Just as different countries have their own kinds of money, the 21st century has spawned an array of intangible currencies, among which is something that UK supermarkets internally call ‘shoppers’ currency’. According to a recent article on supermarket psychology in the UK consumer magazine, Which?, this is made up of a trio of components: cash, time and angst. The most successful retailer today, it is suggested, is the one that requires the customer to expend the least in each of these areas. A combination of low prices, good store layout and signposting, and speedy, simple checkouts, therefore makes for a winning strategy.
Offering attractive prices is the most straightforward of this trio to achieve, depending on sourcing, negotiation, private labelling, efficient logistics and low margins.
The German discounters Lidl and Aldi have been particularly adept at attracting pricing, but - as anyone who has waited to pay at a checkout in one of their stores has discovered - they are less good at saving their customers time.

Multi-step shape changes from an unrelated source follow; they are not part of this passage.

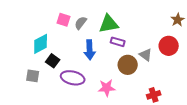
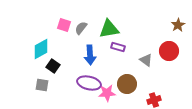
brown circle: (128, 65) -> (127, 84), moved
gray square: (33, 76) -> (42, 85), moved
purple ellipse: (73, 78) -> (89, 83), moved

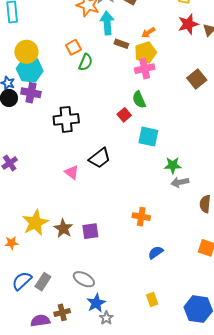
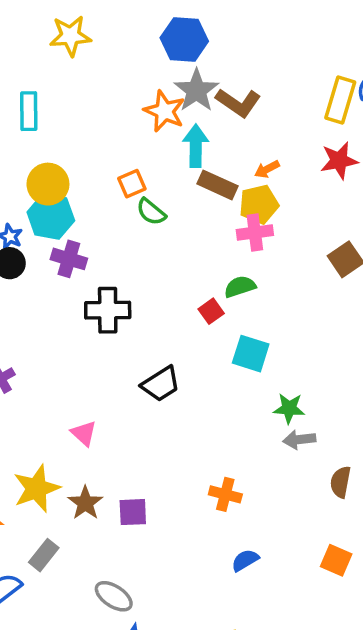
brown rectangle: (121, 44) -> (218, 185), size x1.5
green semicircle: (86, 62) -> (151, 212), turned 102
purple cross: (31, 93) -> (69, 259), moved
green semicircle: (139, 100) -> (240, 287), turned 90
pink triangle: (72, 172) -> (84, 433), moved
gray rectangle: (43, 282) -> (44, 555), moved

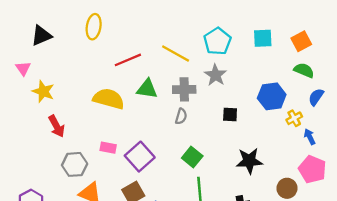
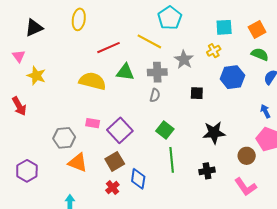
cyan pentagon: (217, 41) -> (170, 18), moved
yellow cross: (294, 118) -> (214, 51), moved
red arrow: (57, 126) -> (19, 106), moved

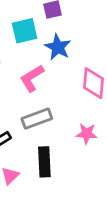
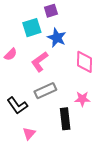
black rectangle: (44, 162) -> (65, 119), moved

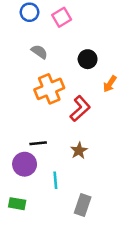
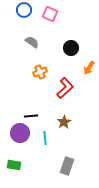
pink square: (62, 17) -> (50, 14), turned -35
orange cross: (49, 89) -> (40, 72), size x0.6
cyan line: (55, 180) -> (45, 138), moved

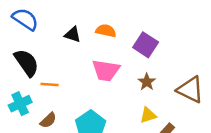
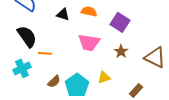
yellow triangle: (148, 115) -> (104, 77), moved
brown semicircle: (48, 120) -> (54, 81), moved

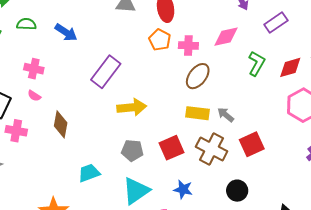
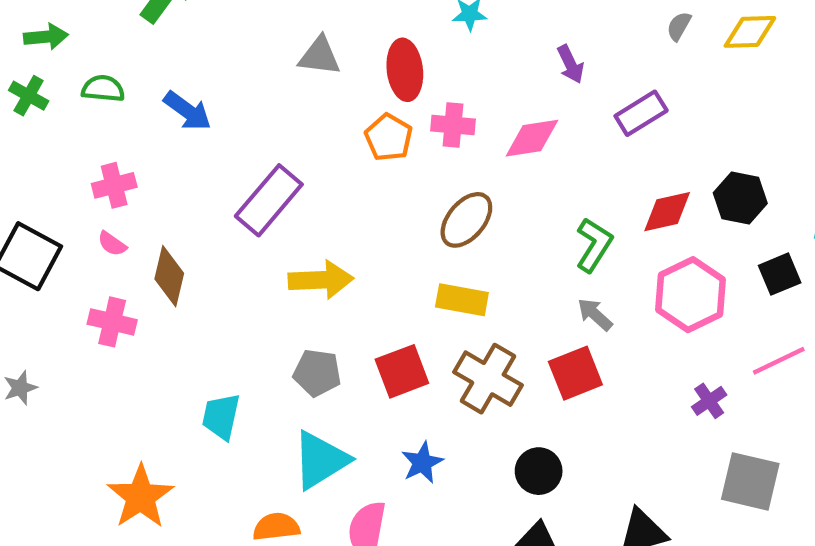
pink cross: (188, 46) -> (453, 125), moved
green L-shape: (257, 63) -> (594, 245), moved
pink cross: (34, 69) -> (114, 185), turned -30
gray arrow: (226, 115) -> (595, 314), moved
brown diamond: (61, 124) -> (169, 276), moved
pink cross: (16, 131) -> (112, 322), moved
cyan trapezoid: (89, 173) -> (221, 416), turned -60
blue star: (183, 189) -> (422, 463), turned 30

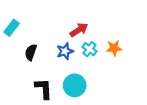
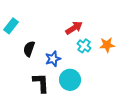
blue star: (65, 51) -> (53, 59), moved

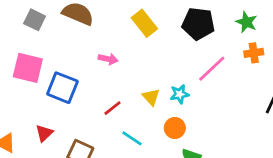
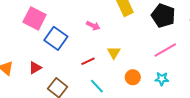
cyan star: (180, 94) -> (162, 79), moved
yellow triangle: (151, 97) -> (114, 53), moved
orange circle: (175, 128) -> (133, 77), moved

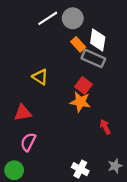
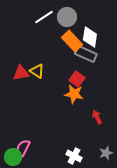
orange rectangle: (78, 44) -> (72, 41), size x1.5
red triangle: (23, 113) -> (21, 73), moved
pink semicircle: (28, 142) -> (23, 148), moved

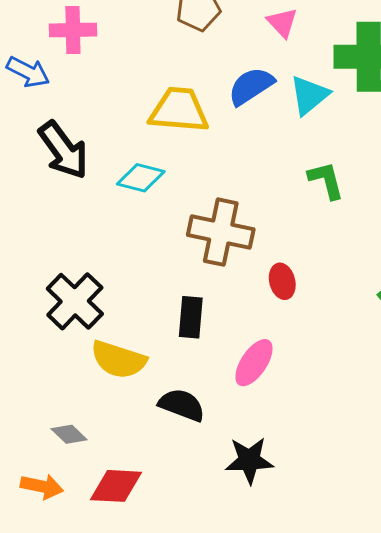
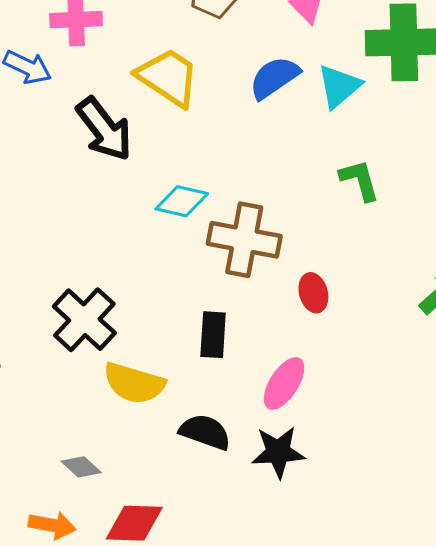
yellow trapezoid: (179, 110) -> (168, 77), moved, turned 30
black arrow: (63, 150) -> (104, 129), moved
cyan diamond: (141, 178) -> (182, 201), moved
black star: (249, 460) -> (278, 452), moved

In this respect, far more interesting initiatives are being pioneered by Albert Hein in Holland and now Sainsbury in the UK, both of which have dipped their toes into running cashless stores. Shoppers simply tap their loyalty card against a barcode on the shelf beneath each product they want, pop the item into their bag and walk out of the store without passing through any kind of checkout.
The Amazon Go stores in the US take this even further, by removing the need to scan, while, in China, Alibaba is exploring the concept of combining this kind of shopping with facial recognition.

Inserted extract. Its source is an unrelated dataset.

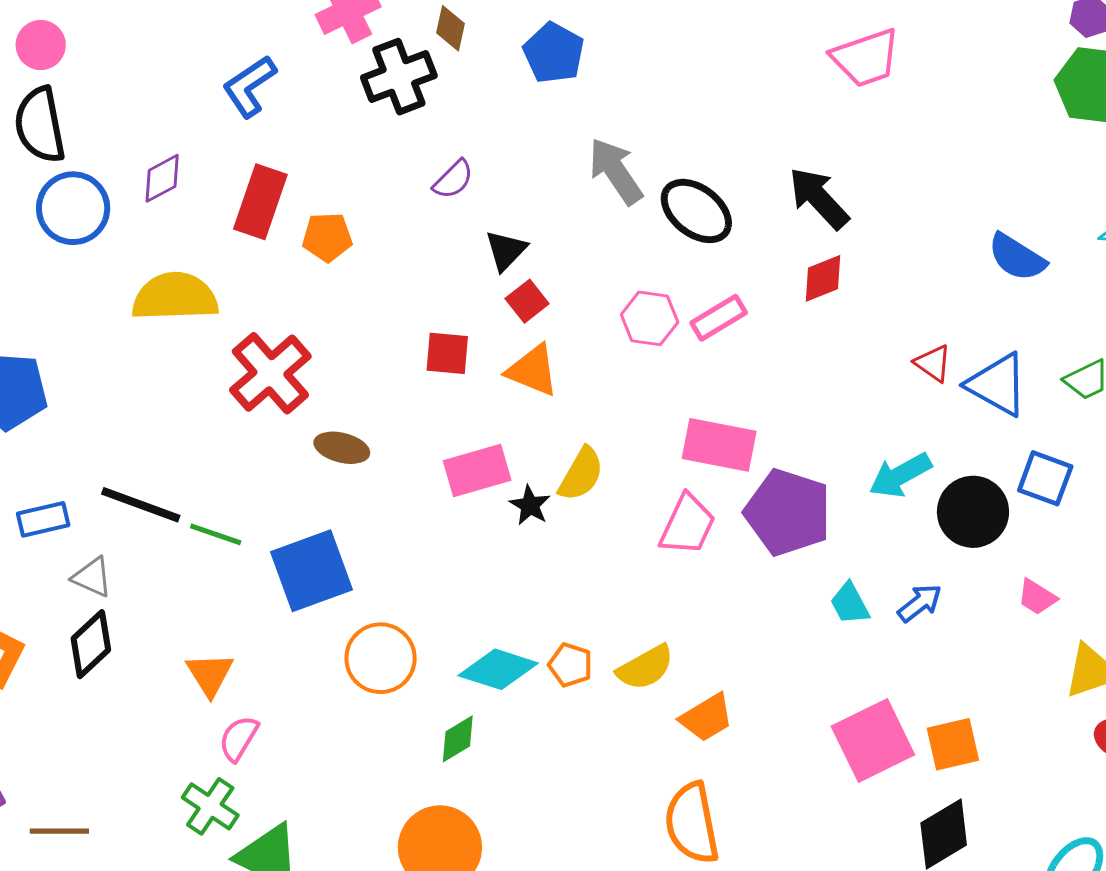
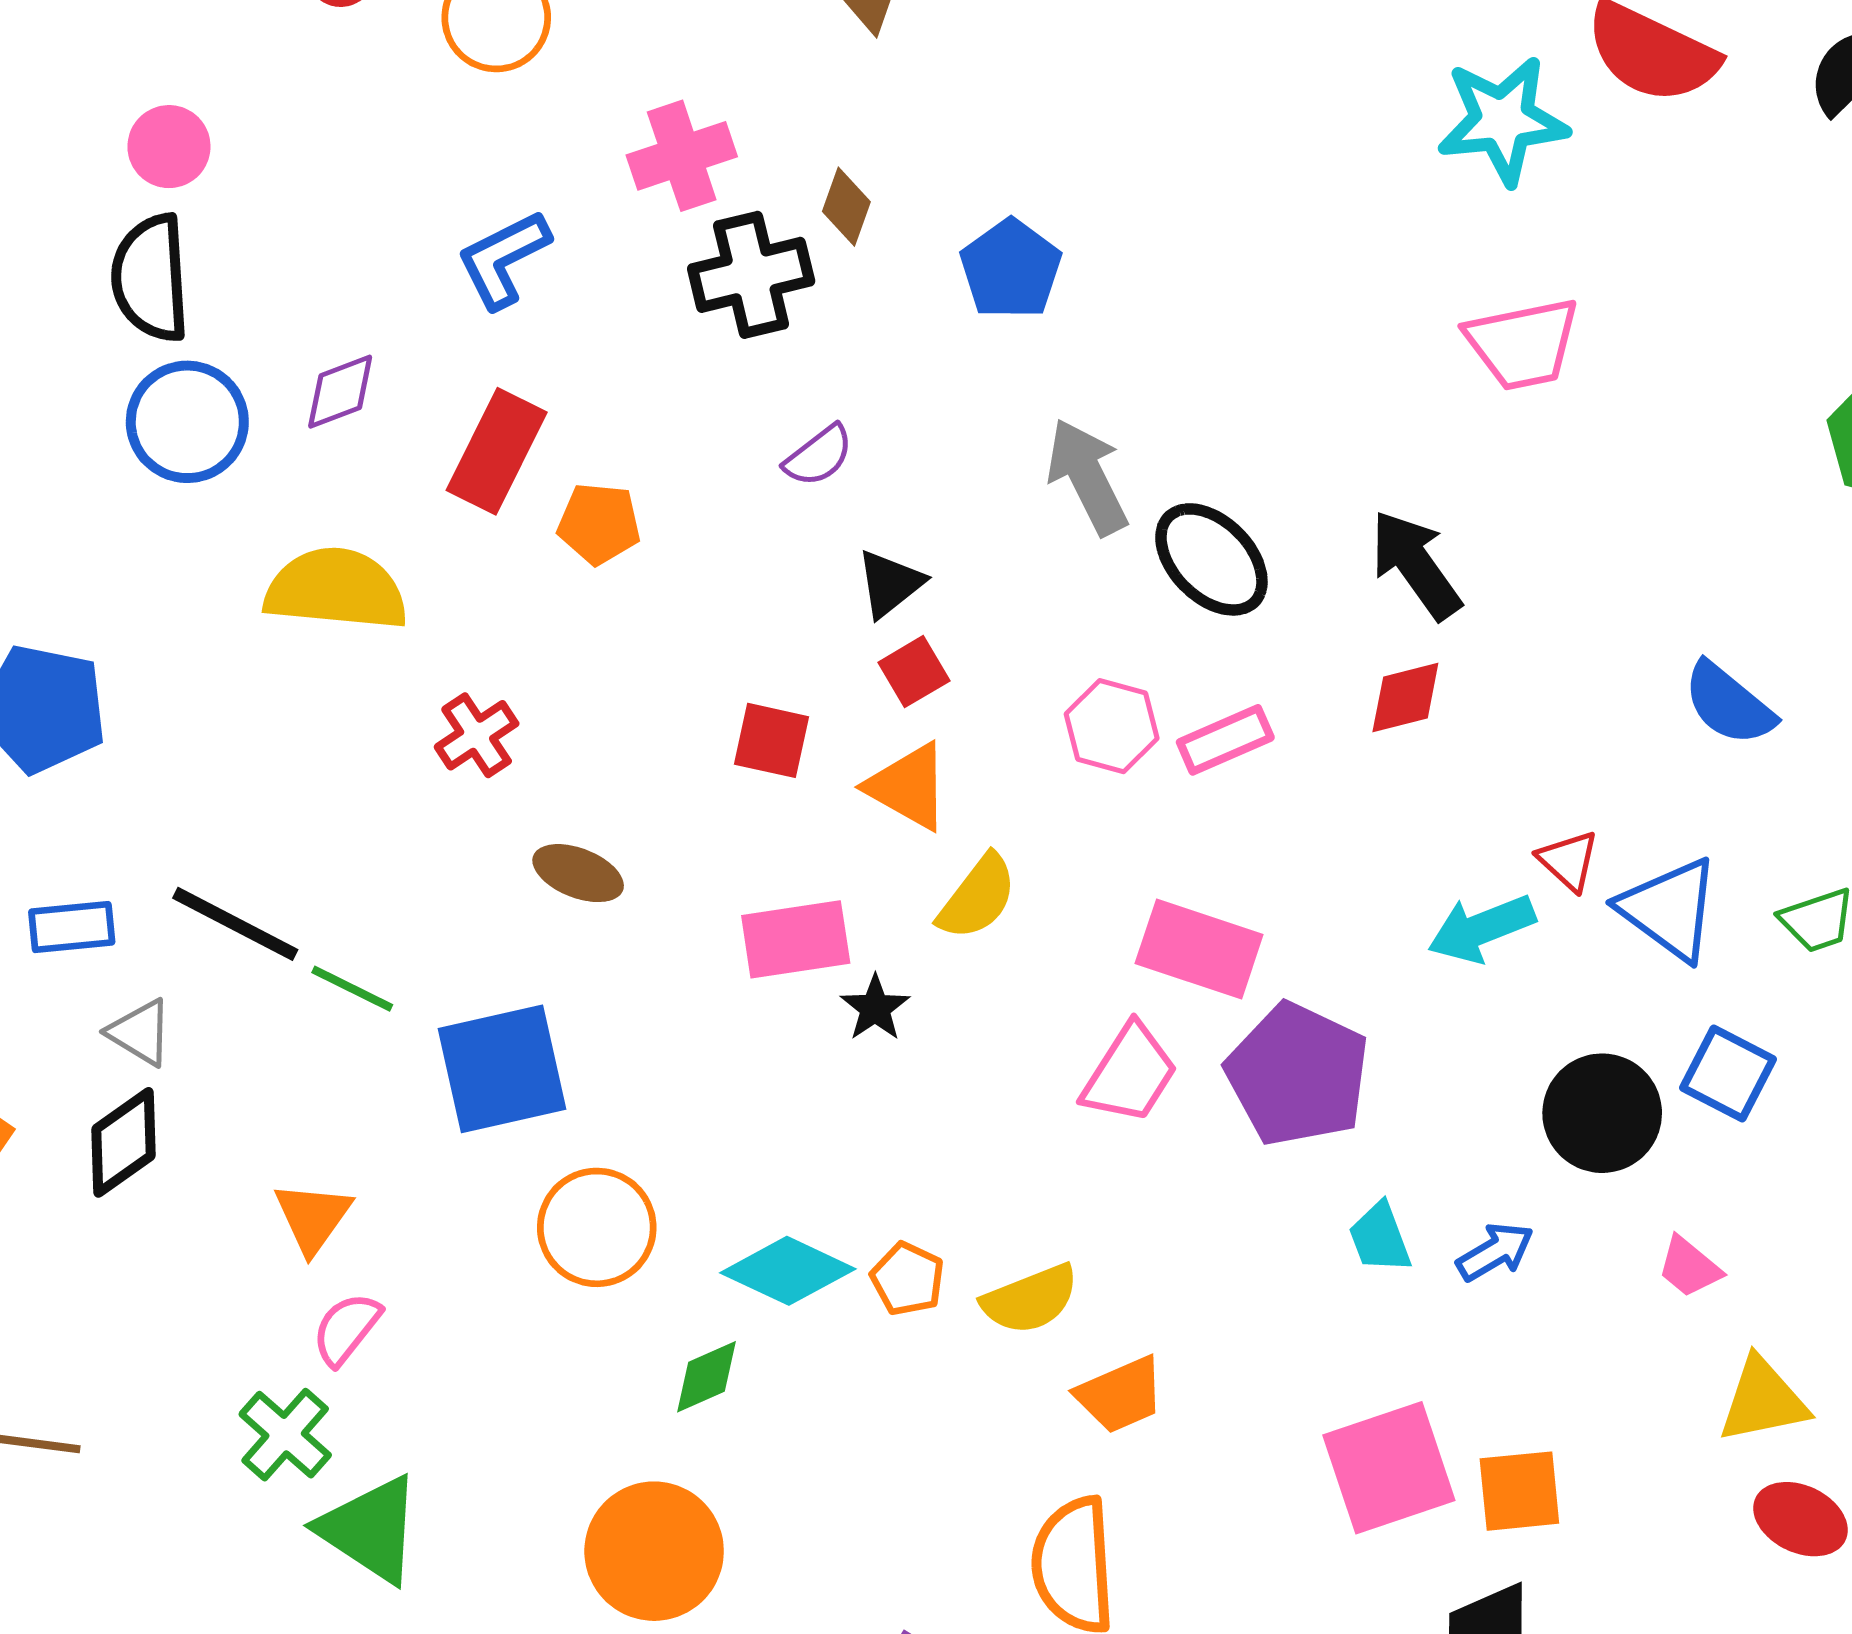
red cross: (270, 373) -> (477, 735), size x0.6
yellow semicircle: (581, 474) -> (977, 897), moved
cyan arrow: (900, 475) -> (1481, 929), moved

As someone who does not particularly like shopping - and hates the choice between the long checkout queue at my local supermarket versus the error messages at the self-scan counters - I embrace the Amazon/Alibaba options. Until I pause to think about the payment that will be made for them in the form of disappearing jobs, and the data we’ll be handing over every time we need some groceries.
The challenge for the wine industry, however, is neither the cash nor the time issue - it's the angst, or the furrowed brows that are clearly visible in every drinks section of every supermarket across the globe. The discounters have worked to reduce angst by reducing the number of products from which customers have to choose. If the chain only offers one Chianti, for example, and the customer likes it on the first try, it then becomes simple for them to put another bottle into their trolley on their next visit.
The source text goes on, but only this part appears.